Avec quels textes fonctionne vraiment la machine pénale ?
Les enquêteurs et les magistrats privilégient les qualifications larges, robustes, ce qui explique que 120 infractions sur 15 000 totalisent plus de 90 % des poursuites. Prenez l’exemple des violences conjugales. Sous la pression des associations, de nouvelles peines sont entrées dans la loi, mais ce sont les incriminations déjà prévues par le Code Napoléon qui sont le plus souvent retenues.
La loi Labbé, entrée en application en janvier 2019, punit de six mois d’emprisonnement et de 150 000 euros d’amende la détention de phytosanitaires de synthèse par un particulier. Un vieux bidon de glyphosate oublié dans le garage conduirait en prison ?

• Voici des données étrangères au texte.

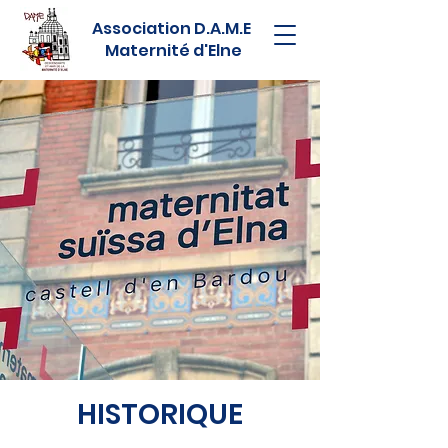
Association D.A.M.E
Maternité d'Elne
HISTORIQUE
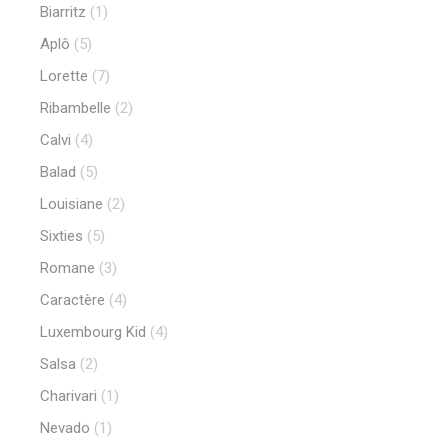
Biarritz
(1)
Aplô
(5)
Lorette
(7)
Ribambelle
(2)
Calvi
(4)
Balad
(5)
Louisiane
(2)
Sixties
(5)
Romane
(3)
Caractère
(4)
Luxembourg Kid
(4)
Salsa
(2)
Charivari
(1)
Nevado
(1)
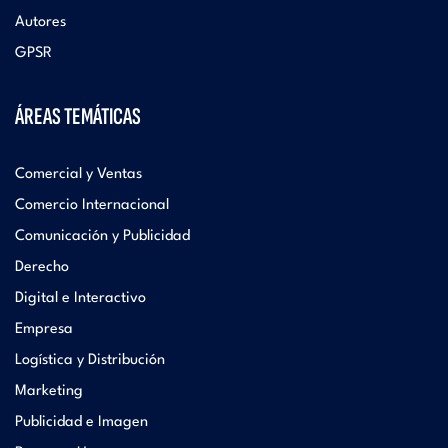
Autores
GPSR
ÁREAS TEMÁTICAS
Comercial y Ventas
Comercio Internacional
Comunicación y Publicidad
Derecho
Digital e Interactivo
Empresa
Logística y Distribución
Marketing
Publicidad e Imagen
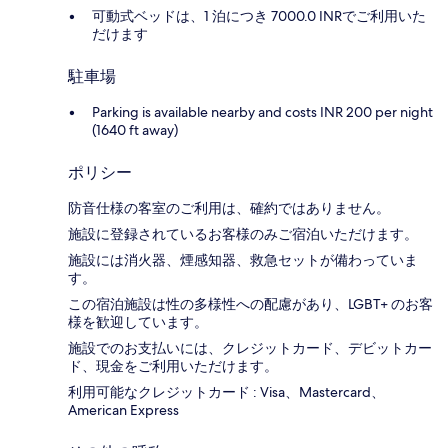
可動式ベッドは、1 泊につき 7000.0 INRでご利用いた
だけます
駐車場
Parking is available nearby and costs INR 200 per night
(1640 ft away)
ポリシー
防音仕様の客室のご利用は、確約ではありません。
施設に登録されているお客様のみご宿泊いただけます。
施設には消火器、煙感知器、救急セットが備わっていま
す。
この宿泊施設は性の多様性への配慮があり、LGBT+ のお客
様を歓迎しています。
施設でのお支払いには、クレジットカード、デビットカー
ド、現金をご利用いただけます。
利用可能なクレジットカード : Visa、Mastercard、
American Express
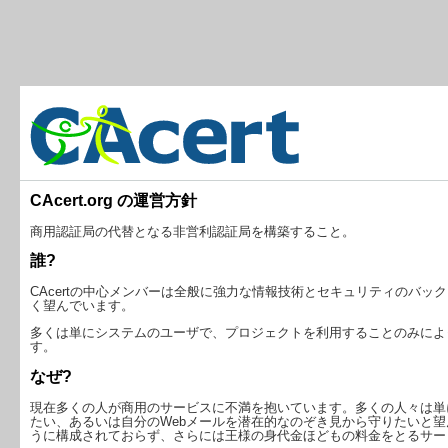
CAcert.org の運営方針
商用認証局の代替となる非営利認証局を構築すること。
誰?
CAcertの中心メンバーは全般に強力な情報技術とセキュリティのバ
く望んでいます。
多くは単にシステムのユーザで、プロジェクトを利用することのみによ
す。
なぜ?
現在多くの人が商用のサービスに不満を抱いています。多くの人々は単
たい、あるいは自分のWebメールを潜在的なのぞき見から守りたいと
うに構成されておらず、さらには王様の身代金ほどもの料金をとるサー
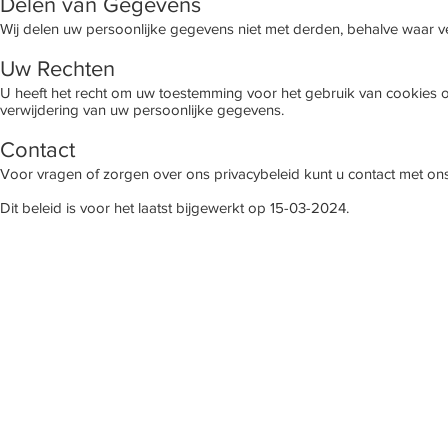
Delen van Gegevens
Wij delen uw persoonlijke gegevens niet met derden, behalve waar ve
Uw Rechten
U heeft het recht om uw toestemming voor het gebruik van cookies op 
verwijdering van uw persoonlijke gegevens.
Contact
Voor vragen of zorgen over ons privacybeleid kunt u contact met o
Dit beleid is voor het laatst bijgewerkt op 15-03-2024.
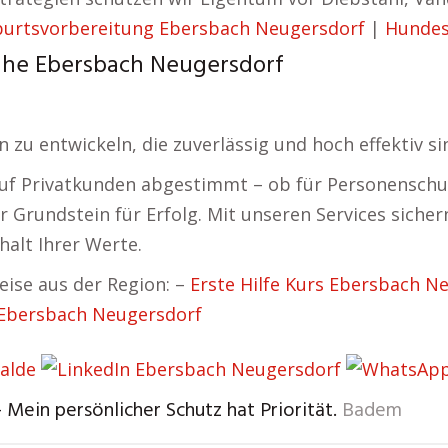
urtsvorbereitung Ebersbach Neugersdorf
|
Hundes
nahe Ebersbach Neugersdorf
 zu entwickeln, die zuverlässig und hoch effektiv si
auf Privatkunden abgestimmt – ob für Personenschu
er Grundstein für Erfolg. Mit unseren Services sich
halt Ihrer Werte.
ise aus der Region: –
Erste Hilfe Kurs Ebersbach N
Ebersbach Neugersdorf
 Mein persönlicher Schutz hat Priorität.
Badem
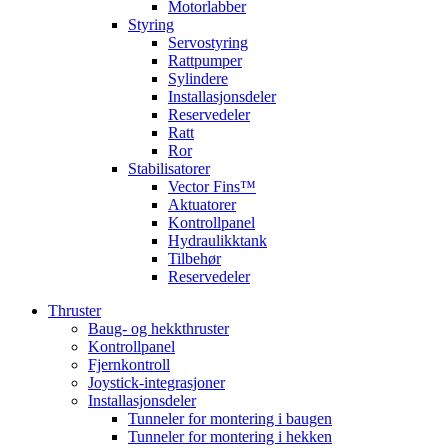
Motorlabber
Styring
Servostyring
Rattpumper
Sylindere
Installasjonsdeler
Reservedeler
Ratt
Ror
Stabilisatorer
Vector Fins™
Aktuatorer
Kontrollpanel
Hydraulikktank
Tilbehør
Reservedeler
Thruster
Baug- og hekkthruster
Kontrollpanel
Fjernkontroll
Joystick-integrasjoner
Installasjonsdeler
Tunneler for montering i baugen
Tunneler for montering i hekken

Ce sont des maxima. Il y a une individualisation des peines, sinon les magistrats ne serviraient à rien. On entre dans la carrière en pensant que la loi pénale, c’est le glaive. La réalité est beaucoup plus nuancée. On ne peut pas tout pénaliser. Une loi interdisant de mendier avec un enfant de moins de six ans a été adoptée à l’unanimité en 2003. Le Conseil constitutionnel a demandé une modification : il fallait que la santé de l’enfant soit en danger pour que le délit soit caractérisé. Tous les mendiants concernés se sont procuré très vite des certificats médicaux attestant que leurs enfants se portaient bien. Un coup pour rien.

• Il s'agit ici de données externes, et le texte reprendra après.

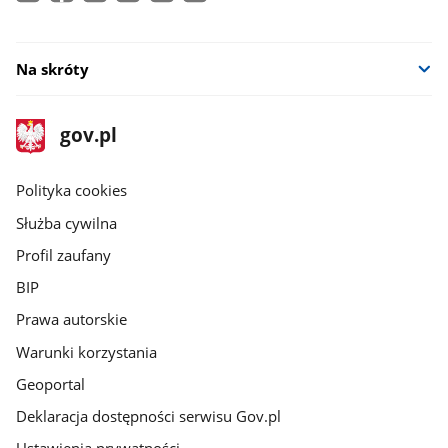
Na skróty
stopka
Strona
gov.pl
gov.pl
główna
gov.pl
Polityka cookies
Służba cywilna
Profil zaufany
BIP
Prawa autorskie
Warunki korzystania
Geoportal
Deklaracja dostępności serwisu Gov.pl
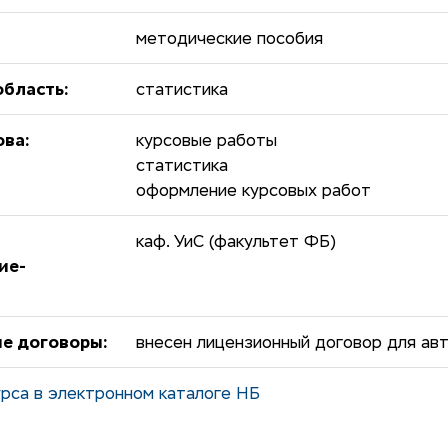
методические пособия
бласть:
статистика
ова:
курсовые работы
статистика
оформление курсовых работ
каф. УиС (факультет ФБ)
ие-
е договоры:
внесен лицензионный договор для авт
рса в электронном каталоге НБ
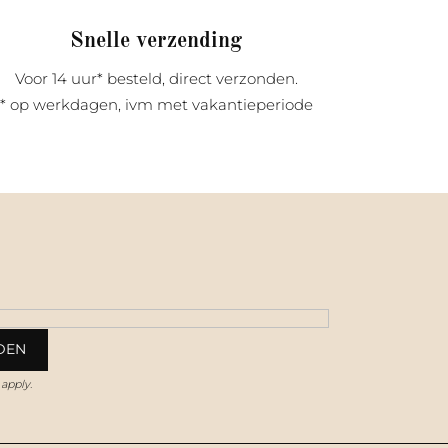
Snelle verzending
Voor 14 uur* besteld, direct verzonden.
* op werkdagen, ivm met vakantieperiode
apply.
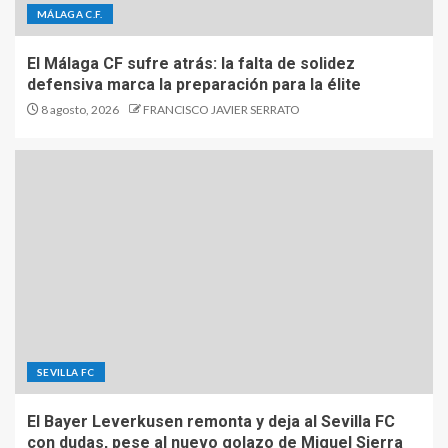
MÁLAGA C.F.
El Málaga CF sufre atrás: la falta de solidez
defensiva marca la preparación para la élite
8 agosto, 2026
FRANCISCO JAVIER SERRATO
SEVILLA FC
El Bayer Leverkusen remonta y deja al Sevilla FC
con dudas, pese al nuevo golazo de Miguel Sierra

Est-ce à dire que l’inflation normative est sans conséquence concrète ?
Non. La prolifération des lois pénales est néfaste. La société se judiciarise. On enregistre 5 millions de plaintes chaque année, 3 millions donneront lieu à une enquête dont 600 000 seront examinées par un tribunal. C’est beaucoup. La machine ne suit pas. 40 % des peines de prison ne sont jamais appliquées, faute de places. Les repères se brouillent. Si vous faites trop de lois, elles perdent de leur valeur.
En tant que président de la Fondation Scelles, qui lutte contre la prostitution, vous avez pourtant contribué à l’inflation législative, en défendant la pénalisation des clients de prostituées.
Je le confesse ! Le droit doit aussi évoluer. Nous avions une obligation européenne de lutte contre la traite des êtres humains. Ceux qui se sont opposés à la pénalisation du client ne voient peut-être pas que l’époque a changé. Les réseaux de traite se sont structurés, ils recourent massivement à des mineures. Il fallait agir.